The problem ▸ Pictures aside, write every record out again word for word.

Dataset records:
_ _ _ _ _ _ _
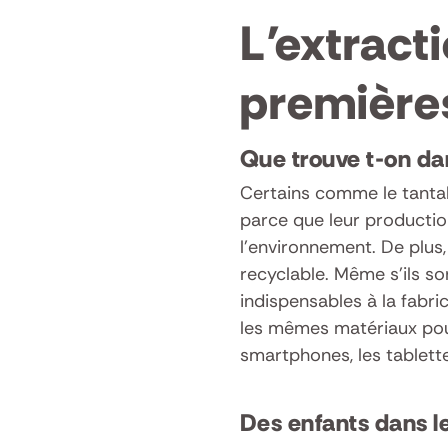
L’extract
première
Que trouve t-on da
Certains comme le tantal
parce que leur producti
l’environnement. De plus,
recyclable. Même s’ils so
indispensables à la fabri
les mêmes matériaux po
smartphones, les tablette
Des enfants dans 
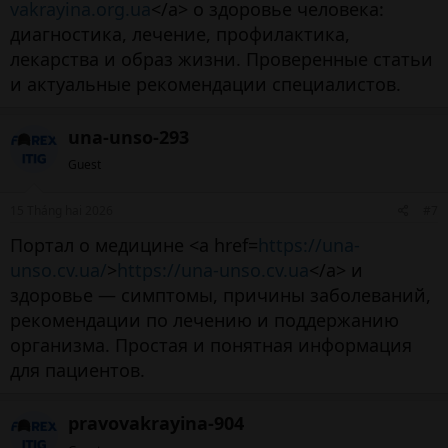
vakrayina.org.ua
</a> о здоровье человека:
диагностика, лечение, профилактика,
лекарства и образ жизни. Проверенные статьи
и актуальные рекомендации специалистов.
una-unso-293
Guest
15 Tháng hai 2026
#7
Портал о медицине <a href=
https://una-
unso.cv.ua/
>
https://una-unso.cv.ua
</a> и
здоровье — симптомы, причины заболеваний,
рекомендации по лечению и поддержанию
организма. Простая и понятная информация
для пациентов.
pravovakrayina-904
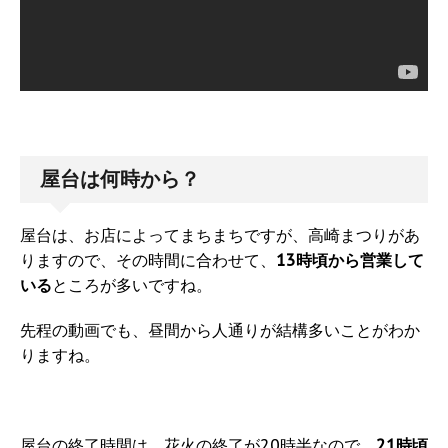
屋台は何時から？
屋台は、お店によってまちまちですが、高崎まつりがあ
りますので、その時間に合わせて、
13時頃から営業して
いる
ところが多いですね。
先程の動画でも、昼間から人通りが結構多いことがわか
りますね。
屋台の終了時間は、花火の終了が20時半なので、
21時頃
_ _ _ _ _ _ _
Completed exercise ▸
L’extract
première
Que trouve t-on da
Certains comme le tantal
parce que leur producti
l’environnement. De plus,
recyclable. Même s’ils so
indispensables à la fabri
les mêmes matériaux po
smartphones, les tablette
Des enfants dans 
vakrayina.org.ua
</a> о здоровье человека:
диагностика, лечение, профилактика,
лекарства и образ жизни. Проверенные статьи
и актуальные рекомендации специалистов.
una-unso-293
Guest
15 Tháng hai 2026
#7
Портал о медицине <a href=
https://una-
unso.cv.ua/
>
https://una-unso.cv.ua
</a> и
здоровье — симптомы, причины заболеваний,
рекомендации по лечению и поддержанию
организма. Простая и понятная информация
для пациентов.
pravovakrayina-904
屋台は何時から？
屋台は、お店によってまちまちですが、高崎まつりがあ
りますので、その時間に合わせて、
13時頃から営業して
いる
ところが多いですね。
先程の動画でも、昼間から人通りが結構多いことがわか
りますね。
屋台の終了時間は、花火の終了が20時半なので、
21時頃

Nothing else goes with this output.